The Paris Mysteries (Confessions #3)(6)



Hugo yelled with all the air in his lungs, “Noooooooo!”

He got up on his chair and threw his arms around Matty’s neck. “Don’t gooooo.”

“I’ll call you every night,” Matthew said. “I promise.”

“You’re going right now?” Harry asked. “Like tonight?”

“My flight takes off in three hours. I love you all. Now tell me you love me, too.”

I was going to miss the hell out of my great, larger-than-life big brother. We told him so.

Wow. Something amazing just happened.

We made Matthew cry.





Late that night, I lay sleepless, sandwiched between goose-down blankets and silk sheets in a huge canopied bed, maybe the same bed Gram Hilda had slept in once upon a long time ago. I’d gotten past hating James Rampling and had moved halfway back to loving him again.

I couldn’t help it.

I could still feel his mouth. I could still remember the way he looked at me. I was starting to think I’d been unfair.

Maybe James hadn’t left me because he didn’t love me.

He’d said he’d left me because he did. And there was good reason.

The last time I’d seen James, six long months ago, it had been under circumstances both different from last night and somewhat the same.
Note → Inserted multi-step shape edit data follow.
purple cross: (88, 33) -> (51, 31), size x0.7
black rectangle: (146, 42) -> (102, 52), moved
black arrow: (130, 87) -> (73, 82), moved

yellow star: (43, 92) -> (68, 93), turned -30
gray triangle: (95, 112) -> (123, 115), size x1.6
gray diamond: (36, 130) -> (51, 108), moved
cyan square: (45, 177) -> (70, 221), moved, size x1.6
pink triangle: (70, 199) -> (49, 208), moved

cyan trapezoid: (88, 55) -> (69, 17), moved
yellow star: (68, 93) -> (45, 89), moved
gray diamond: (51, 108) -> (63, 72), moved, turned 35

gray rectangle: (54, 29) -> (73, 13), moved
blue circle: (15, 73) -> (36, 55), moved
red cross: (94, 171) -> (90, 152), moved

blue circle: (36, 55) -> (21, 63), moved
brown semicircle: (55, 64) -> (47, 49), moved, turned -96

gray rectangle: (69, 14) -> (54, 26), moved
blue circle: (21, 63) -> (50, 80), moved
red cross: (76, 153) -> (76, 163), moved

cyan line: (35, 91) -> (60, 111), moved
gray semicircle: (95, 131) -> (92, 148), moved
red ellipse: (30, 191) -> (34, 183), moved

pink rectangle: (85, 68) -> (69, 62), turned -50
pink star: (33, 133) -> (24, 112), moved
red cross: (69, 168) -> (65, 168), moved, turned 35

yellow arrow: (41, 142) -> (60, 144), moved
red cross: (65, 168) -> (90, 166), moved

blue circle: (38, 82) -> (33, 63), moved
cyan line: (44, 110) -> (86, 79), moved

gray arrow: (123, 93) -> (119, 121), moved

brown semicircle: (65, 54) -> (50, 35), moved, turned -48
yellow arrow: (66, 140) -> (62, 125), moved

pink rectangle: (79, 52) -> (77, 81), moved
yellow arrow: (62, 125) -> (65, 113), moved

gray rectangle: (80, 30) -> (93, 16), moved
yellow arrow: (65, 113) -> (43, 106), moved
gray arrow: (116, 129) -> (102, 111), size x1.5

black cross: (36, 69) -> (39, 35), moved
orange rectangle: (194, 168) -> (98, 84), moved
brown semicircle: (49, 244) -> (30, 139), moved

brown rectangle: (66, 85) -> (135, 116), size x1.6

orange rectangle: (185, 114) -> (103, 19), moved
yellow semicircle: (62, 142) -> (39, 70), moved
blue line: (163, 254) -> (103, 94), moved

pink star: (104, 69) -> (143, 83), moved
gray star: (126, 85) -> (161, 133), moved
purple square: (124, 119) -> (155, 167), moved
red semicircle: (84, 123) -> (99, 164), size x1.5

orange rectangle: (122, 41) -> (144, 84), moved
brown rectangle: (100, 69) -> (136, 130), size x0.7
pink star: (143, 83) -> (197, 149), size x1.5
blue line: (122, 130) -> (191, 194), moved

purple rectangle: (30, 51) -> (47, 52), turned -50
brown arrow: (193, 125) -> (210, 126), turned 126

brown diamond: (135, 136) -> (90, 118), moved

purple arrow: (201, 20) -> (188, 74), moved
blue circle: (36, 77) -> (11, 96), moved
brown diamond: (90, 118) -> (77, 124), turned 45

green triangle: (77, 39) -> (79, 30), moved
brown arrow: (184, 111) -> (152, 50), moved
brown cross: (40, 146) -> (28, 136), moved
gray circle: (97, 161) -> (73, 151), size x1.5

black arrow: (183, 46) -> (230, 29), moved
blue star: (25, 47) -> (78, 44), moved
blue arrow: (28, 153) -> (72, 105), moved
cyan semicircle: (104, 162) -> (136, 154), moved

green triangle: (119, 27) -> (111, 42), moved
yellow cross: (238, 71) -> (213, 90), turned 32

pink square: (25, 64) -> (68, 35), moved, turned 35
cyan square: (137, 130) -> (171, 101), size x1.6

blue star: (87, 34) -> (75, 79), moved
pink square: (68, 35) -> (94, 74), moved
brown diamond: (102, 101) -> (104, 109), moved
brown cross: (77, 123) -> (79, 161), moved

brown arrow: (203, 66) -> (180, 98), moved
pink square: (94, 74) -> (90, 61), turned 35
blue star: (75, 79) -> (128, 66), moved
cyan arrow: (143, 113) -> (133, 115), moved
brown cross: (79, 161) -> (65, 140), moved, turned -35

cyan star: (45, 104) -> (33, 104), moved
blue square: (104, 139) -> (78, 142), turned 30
We were alone together, but instead of lying entwined inside a small one-star hotel in Paris, we were walking in the damp sand of the Hamptons. The sea breeze was blowing through my hair, and James and I were cooling off at the edge of the ocean, not quite ready for the bed in the cottage just behind us in the dunes.

We hadn’t known each other very long, but we were getting close, kissing, sharing secrets, finding out how alike we were—when headlights came out of nowhere and pinned us where we stood. And thanks to my parents and his father, that had been the last I’d seen of him, until yesterday.

So maybe what James said in his note was all true: that his father was the devil, and I wasn’t safe. If I loved James, I had to trust him, right?

But would I ever see him again?

The sky was dark, and there was only the faintest moonlight coming in through the window, just as it had when James and I clutched each other in the small bed at just this time in his room last night.

I thrashed around in the enormous, luxurious bed, but there were almost too many pillows. And so I used them well, packing myself in between them so that it felt like James was holding me every way I turned.

I wound my hair around my fingers, twisted it at the nape of my neck. I opened the top buttons of my pajamas, threw the sheets and bedcovers off me. My skin was hot and tingling, and I was thinking about James.

I wondered if he was lying in bed somewhere thinking about me.





Friend, I tried desperately to sleep as the night wore on. I couldn’t find the soft spot or the quiet place in my mind, but I tried. I counted backward from a hundred. I changed positions from this way to that. I balled up the pillows. I remade the bed. I did math in my head, and I recited poetry to myself.

But I confess… no matter what I did, I couldn’t stop thinking about James.

In my own defense, how could I let go of what was clearly unfinished?

I stared up at the canopy over Gram Hilda’s big bed. In the dark, it glowed softly, like a blank page for writing a letter to James in my mind.

Dear James,

It’s me, the very same Tandy who lay beside you last night. The note you left was, as you said, not enough for me.

You were right.

I feel lost without a map or a compass or any way to understand what has happened to us—or to find my way home.

Last night, I held nothing back. You told me you love me, and I said I love you, too. And so I just can’t understand how you could leave me like this.

We aren’t finished, James. Whatever your father threatens doesn’t matter. Find me and tell me you won’t ever leave me again.

Tandy



I imagined my unwritten, unspoken letter wafting through the window and finding its way to James.

Stranger things than that have happened.

“Good night, James,” I said to myself in the dark.

I cried a little bit. Then I clutched the pillows and finally rocked myself to sleep.





I reached for James—and I got my arms around pillows. Only pillows.

My eyes flashed open, and with a sickening wave of disappointment, it all came flooding back: the whole twelve-hour drama of dreams fulfilled, just before they crashed, burned, dried up, and blew away, leaving me with a million questions that came down to this one: Why?

I patted the nightstand until I found my phone. It was a few minutes before six. It was just about this time yesterday morning when I’d stumbled out of the hotel as though I’d been hit with a piano and walked home alone, wondering what had really happened with James. Why had he abandoned me? Where had he gone? Would I ever see him again?

If he had left me, could I just accept that it was over?

Or was I going to torture myself with whats and whys for-freaking-ever?

I sat up in bed and looked around at Gram Hilda’s room with its pale-peach-painted walls, wood-burning fireplace, and antique Aubusson carpets. I shook James out of my head long enough to think about this extraordinary many-roomed stone house, which, like Gram Hilda herself, was an intriguing mystery.